What the task asks: Every line with the string "есть" must be copied from the entries below.

(Items from a data source)
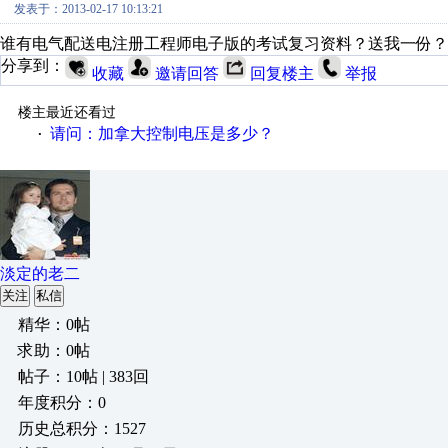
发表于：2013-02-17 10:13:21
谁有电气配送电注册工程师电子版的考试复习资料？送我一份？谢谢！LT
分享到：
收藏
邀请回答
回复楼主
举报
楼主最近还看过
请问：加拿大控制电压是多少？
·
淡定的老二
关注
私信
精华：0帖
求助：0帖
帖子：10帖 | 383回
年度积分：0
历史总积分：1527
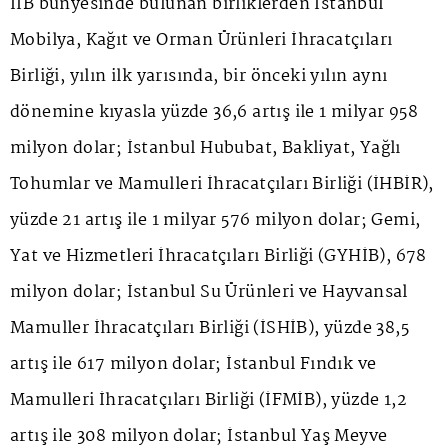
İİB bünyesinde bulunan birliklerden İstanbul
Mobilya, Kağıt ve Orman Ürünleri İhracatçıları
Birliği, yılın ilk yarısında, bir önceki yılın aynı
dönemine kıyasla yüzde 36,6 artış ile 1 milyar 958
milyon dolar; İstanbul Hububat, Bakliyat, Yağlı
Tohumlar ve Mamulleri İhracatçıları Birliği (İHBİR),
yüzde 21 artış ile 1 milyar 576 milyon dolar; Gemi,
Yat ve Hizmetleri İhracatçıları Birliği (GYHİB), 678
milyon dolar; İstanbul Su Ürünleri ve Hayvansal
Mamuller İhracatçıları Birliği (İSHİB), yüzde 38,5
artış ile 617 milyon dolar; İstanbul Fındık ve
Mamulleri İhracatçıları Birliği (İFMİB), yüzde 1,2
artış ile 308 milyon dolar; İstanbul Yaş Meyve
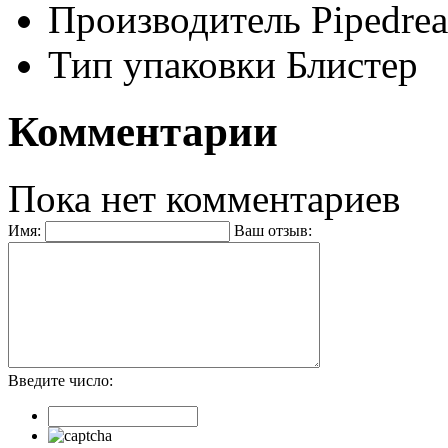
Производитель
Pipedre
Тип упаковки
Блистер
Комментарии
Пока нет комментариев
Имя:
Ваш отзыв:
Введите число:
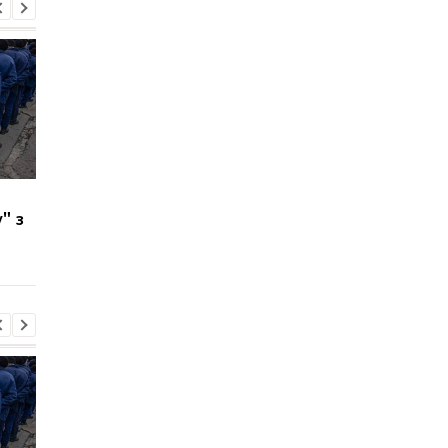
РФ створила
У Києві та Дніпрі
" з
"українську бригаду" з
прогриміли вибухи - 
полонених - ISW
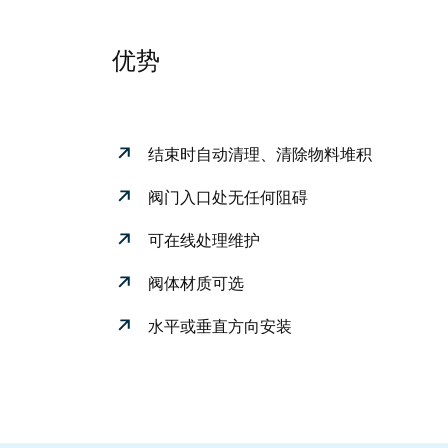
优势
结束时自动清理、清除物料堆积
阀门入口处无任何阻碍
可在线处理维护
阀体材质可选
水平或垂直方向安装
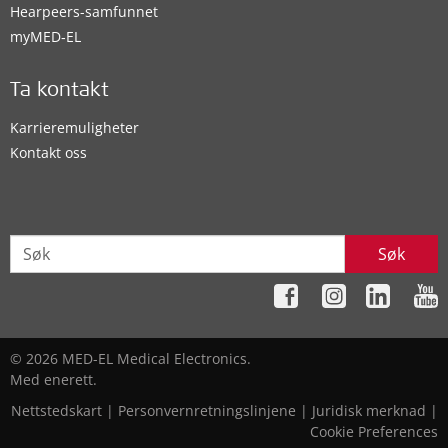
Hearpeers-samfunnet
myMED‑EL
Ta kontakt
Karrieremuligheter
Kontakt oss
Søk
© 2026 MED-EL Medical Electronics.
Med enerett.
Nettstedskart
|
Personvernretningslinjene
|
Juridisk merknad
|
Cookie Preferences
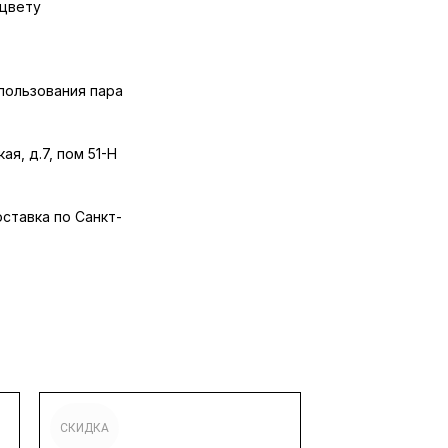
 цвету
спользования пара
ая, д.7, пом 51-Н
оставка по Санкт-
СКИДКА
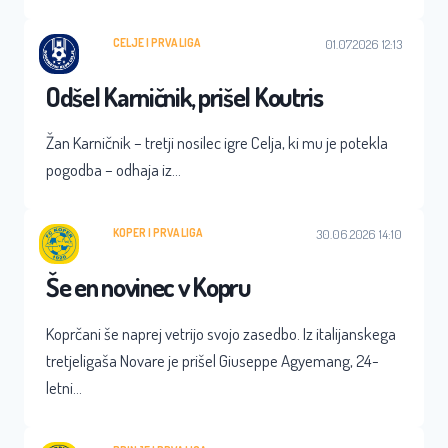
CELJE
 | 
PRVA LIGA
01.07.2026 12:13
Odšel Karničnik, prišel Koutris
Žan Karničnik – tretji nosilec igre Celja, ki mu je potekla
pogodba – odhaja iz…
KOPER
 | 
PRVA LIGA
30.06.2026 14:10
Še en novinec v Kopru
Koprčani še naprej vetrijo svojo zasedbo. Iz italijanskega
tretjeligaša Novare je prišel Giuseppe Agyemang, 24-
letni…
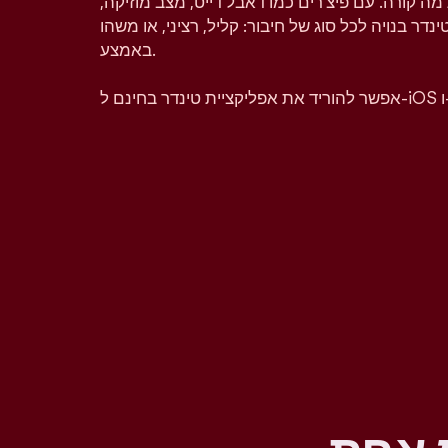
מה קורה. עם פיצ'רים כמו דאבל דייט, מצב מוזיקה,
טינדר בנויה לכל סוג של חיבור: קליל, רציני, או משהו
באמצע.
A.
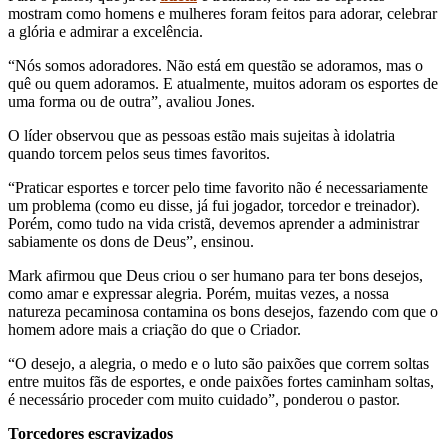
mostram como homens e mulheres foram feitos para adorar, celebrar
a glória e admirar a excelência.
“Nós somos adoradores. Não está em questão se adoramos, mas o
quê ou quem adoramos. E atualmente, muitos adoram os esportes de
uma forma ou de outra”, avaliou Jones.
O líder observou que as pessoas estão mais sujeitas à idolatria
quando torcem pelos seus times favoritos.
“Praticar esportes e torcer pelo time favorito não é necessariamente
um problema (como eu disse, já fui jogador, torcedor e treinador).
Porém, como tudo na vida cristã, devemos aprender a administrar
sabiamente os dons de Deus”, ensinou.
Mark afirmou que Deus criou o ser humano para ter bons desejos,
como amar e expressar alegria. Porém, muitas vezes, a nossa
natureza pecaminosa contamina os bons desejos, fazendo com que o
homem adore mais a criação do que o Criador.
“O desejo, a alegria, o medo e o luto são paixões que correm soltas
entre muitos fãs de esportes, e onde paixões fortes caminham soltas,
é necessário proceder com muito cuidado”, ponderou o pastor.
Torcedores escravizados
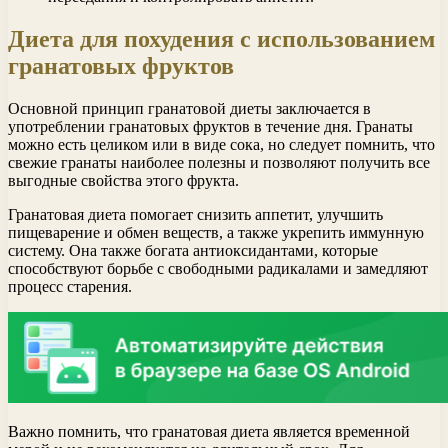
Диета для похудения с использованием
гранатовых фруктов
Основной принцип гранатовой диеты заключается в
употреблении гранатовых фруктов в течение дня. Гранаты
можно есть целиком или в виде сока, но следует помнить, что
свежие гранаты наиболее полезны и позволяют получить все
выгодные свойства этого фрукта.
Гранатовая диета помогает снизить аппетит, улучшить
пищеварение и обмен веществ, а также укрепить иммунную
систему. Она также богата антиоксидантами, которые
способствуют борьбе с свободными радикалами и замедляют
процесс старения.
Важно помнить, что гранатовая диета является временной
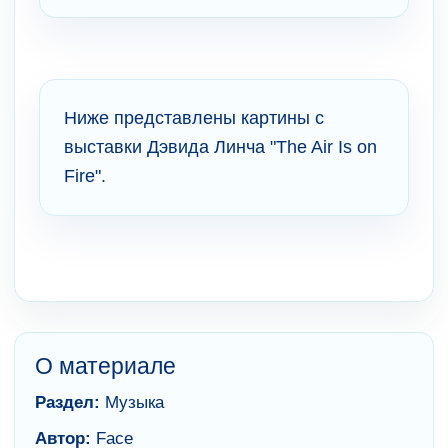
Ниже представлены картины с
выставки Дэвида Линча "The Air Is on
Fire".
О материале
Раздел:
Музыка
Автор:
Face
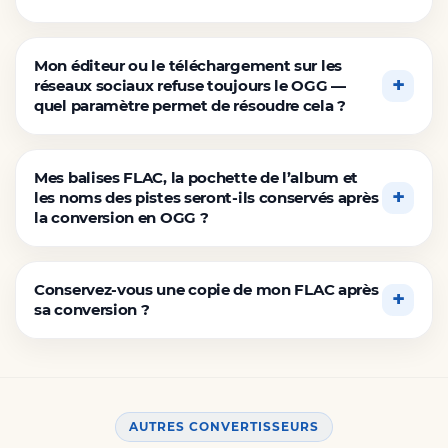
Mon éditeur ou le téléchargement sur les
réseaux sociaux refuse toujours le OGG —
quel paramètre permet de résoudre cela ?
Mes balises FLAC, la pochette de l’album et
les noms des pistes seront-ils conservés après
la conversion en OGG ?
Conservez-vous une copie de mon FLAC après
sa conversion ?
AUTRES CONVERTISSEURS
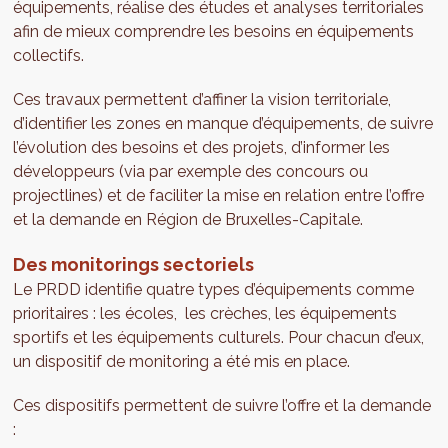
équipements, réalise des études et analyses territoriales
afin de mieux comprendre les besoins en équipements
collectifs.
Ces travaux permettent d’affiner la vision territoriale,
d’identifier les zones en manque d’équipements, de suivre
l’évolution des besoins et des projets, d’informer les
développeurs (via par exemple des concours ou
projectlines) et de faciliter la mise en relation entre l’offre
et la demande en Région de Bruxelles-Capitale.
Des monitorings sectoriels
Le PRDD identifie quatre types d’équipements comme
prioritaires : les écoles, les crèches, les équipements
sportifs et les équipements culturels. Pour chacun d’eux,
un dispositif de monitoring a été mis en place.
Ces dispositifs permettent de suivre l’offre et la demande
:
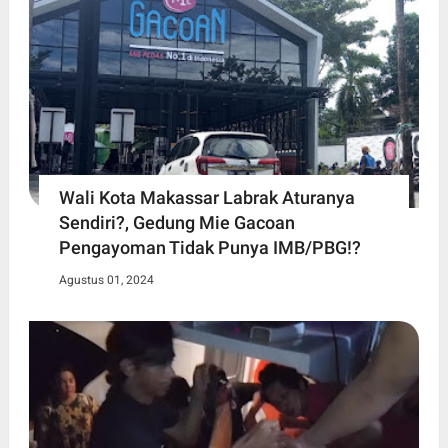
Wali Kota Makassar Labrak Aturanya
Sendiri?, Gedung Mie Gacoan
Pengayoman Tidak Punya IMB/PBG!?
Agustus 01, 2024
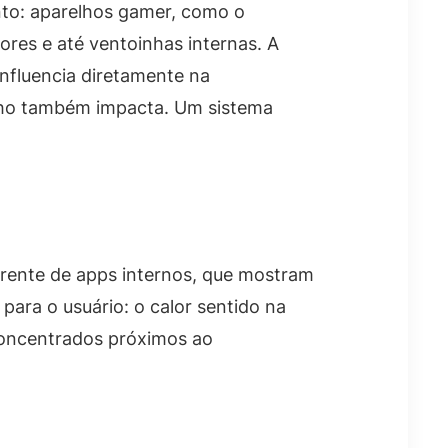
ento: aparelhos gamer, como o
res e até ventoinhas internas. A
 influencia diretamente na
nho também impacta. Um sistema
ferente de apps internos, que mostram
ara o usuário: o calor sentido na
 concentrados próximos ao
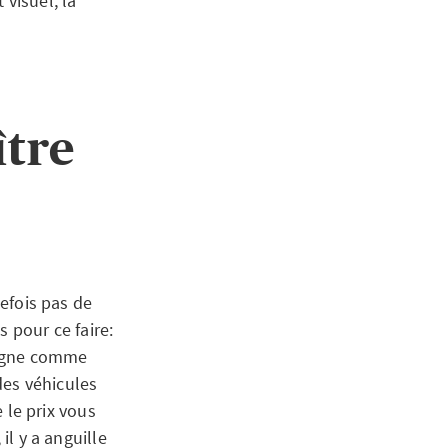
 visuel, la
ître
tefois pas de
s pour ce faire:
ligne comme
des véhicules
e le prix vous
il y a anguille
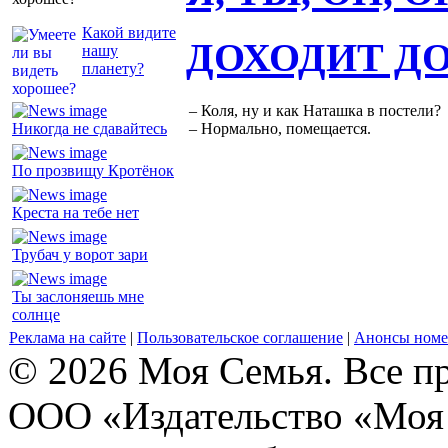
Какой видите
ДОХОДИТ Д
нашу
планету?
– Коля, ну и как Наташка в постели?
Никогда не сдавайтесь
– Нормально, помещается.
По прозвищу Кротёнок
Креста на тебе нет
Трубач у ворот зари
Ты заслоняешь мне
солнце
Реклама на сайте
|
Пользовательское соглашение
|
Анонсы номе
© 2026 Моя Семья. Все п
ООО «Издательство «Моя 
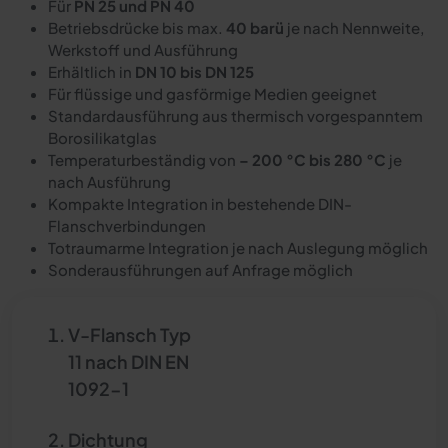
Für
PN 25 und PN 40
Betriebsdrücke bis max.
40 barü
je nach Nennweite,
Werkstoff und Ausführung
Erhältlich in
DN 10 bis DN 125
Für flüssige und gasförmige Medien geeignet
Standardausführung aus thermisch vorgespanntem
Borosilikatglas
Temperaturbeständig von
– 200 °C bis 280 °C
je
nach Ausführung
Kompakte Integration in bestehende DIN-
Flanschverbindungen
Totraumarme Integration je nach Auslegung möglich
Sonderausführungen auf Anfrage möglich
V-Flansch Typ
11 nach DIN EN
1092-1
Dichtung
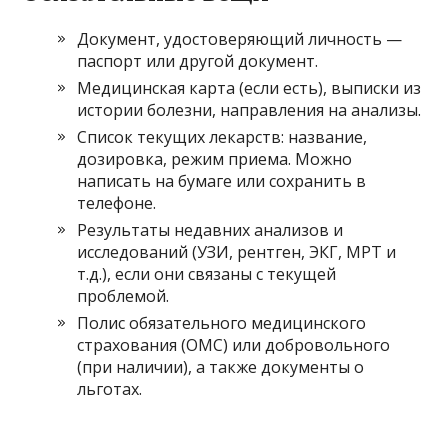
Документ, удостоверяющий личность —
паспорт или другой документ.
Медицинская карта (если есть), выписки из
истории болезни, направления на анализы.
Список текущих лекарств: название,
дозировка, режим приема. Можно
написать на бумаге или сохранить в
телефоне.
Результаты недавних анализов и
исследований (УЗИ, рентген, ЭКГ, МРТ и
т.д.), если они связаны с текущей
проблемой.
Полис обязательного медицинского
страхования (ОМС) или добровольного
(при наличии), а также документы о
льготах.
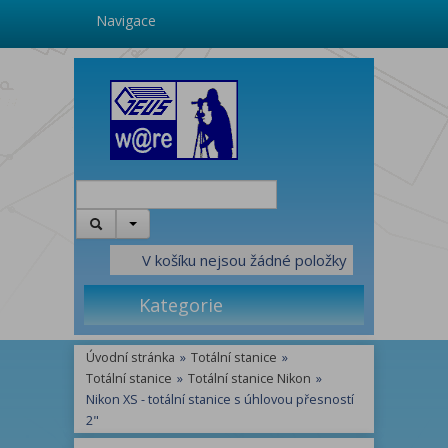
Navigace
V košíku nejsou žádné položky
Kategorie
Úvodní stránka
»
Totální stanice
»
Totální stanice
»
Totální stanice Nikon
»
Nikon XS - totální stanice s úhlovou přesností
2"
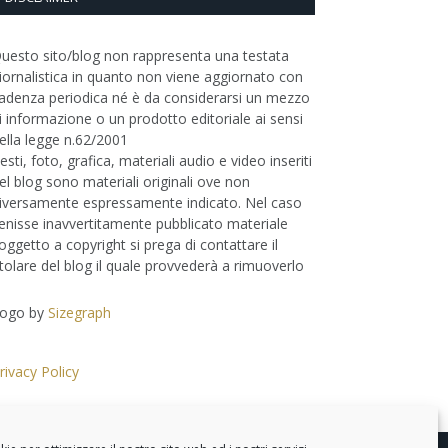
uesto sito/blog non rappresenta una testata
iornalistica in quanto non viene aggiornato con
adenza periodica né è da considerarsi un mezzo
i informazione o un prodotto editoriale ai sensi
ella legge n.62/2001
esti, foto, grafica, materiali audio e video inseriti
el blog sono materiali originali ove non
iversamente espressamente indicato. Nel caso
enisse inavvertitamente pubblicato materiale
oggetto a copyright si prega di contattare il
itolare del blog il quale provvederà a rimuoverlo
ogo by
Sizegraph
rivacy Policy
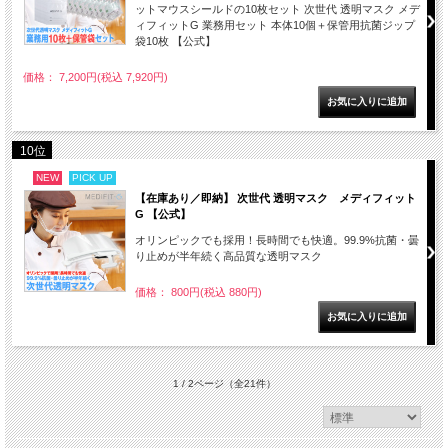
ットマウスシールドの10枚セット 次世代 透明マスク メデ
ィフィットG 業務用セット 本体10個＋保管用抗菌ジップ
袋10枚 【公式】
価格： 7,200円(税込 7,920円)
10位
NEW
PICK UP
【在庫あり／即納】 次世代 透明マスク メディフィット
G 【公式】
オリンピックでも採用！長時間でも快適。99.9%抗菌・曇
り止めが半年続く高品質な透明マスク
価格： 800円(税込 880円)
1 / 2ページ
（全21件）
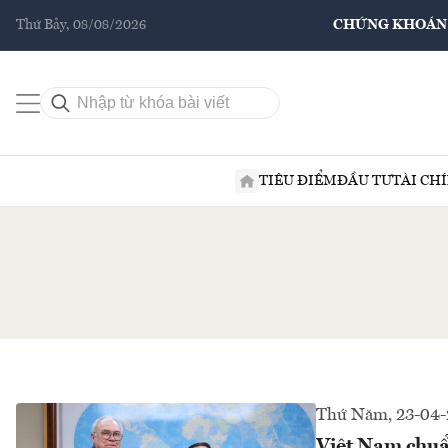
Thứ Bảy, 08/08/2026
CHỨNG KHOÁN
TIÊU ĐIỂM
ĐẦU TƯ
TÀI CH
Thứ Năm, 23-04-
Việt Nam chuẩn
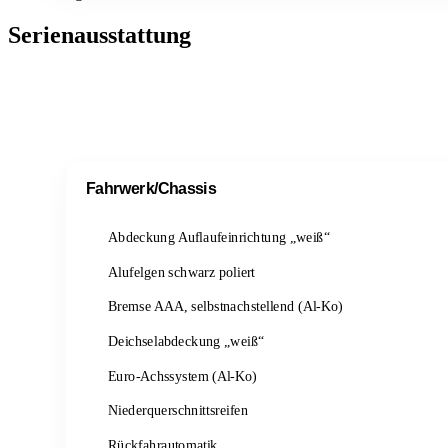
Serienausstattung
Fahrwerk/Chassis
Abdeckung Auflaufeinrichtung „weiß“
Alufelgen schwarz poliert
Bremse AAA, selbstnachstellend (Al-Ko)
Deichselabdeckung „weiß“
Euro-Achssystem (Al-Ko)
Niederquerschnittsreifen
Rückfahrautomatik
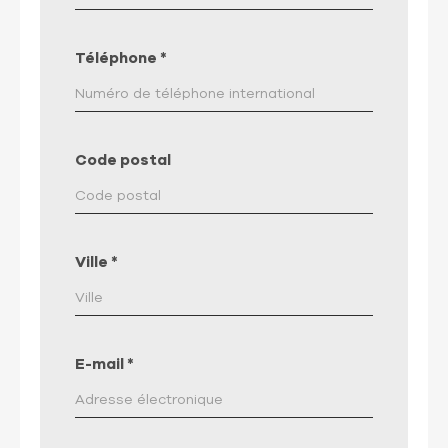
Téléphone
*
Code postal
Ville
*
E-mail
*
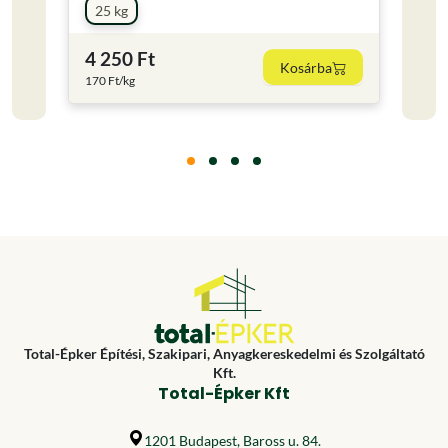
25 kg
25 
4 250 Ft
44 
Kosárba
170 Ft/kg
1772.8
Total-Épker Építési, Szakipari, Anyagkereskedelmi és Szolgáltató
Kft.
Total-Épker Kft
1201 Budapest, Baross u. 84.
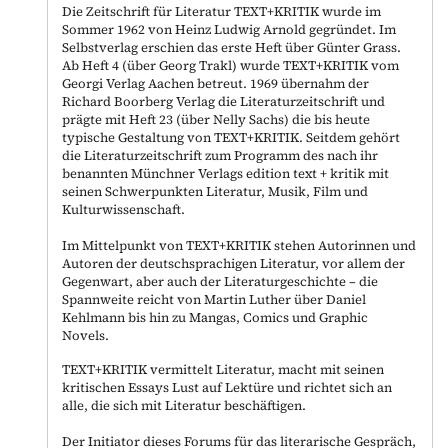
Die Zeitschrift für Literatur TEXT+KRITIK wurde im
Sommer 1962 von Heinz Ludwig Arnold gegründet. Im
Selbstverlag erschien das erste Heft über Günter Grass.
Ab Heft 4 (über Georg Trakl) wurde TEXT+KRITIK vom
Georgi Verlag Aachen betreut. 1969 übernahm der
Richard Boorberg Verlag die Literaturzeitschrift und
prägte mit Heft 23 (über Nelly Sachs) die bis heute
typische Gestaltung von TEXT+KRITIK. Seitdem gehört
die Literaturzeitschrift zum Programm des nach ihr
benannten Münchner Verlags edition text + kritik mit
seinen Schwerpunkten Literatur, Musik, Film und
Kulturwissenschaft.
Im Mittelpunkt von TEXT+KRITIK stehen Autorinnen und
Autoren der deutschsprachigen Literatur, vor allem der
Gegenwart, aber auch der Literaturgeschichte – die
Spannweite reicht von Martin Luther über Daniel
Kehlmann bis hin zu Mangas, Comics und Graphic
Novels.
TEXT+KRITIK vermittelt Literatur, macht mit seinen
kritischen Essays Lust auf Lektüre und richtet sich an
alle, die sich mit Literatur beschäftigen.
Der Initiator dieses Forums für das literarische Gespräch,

Task output:
можно есть целиком или в виде сока, но следует помнить, что
Медицинская карта (если есть), выписки из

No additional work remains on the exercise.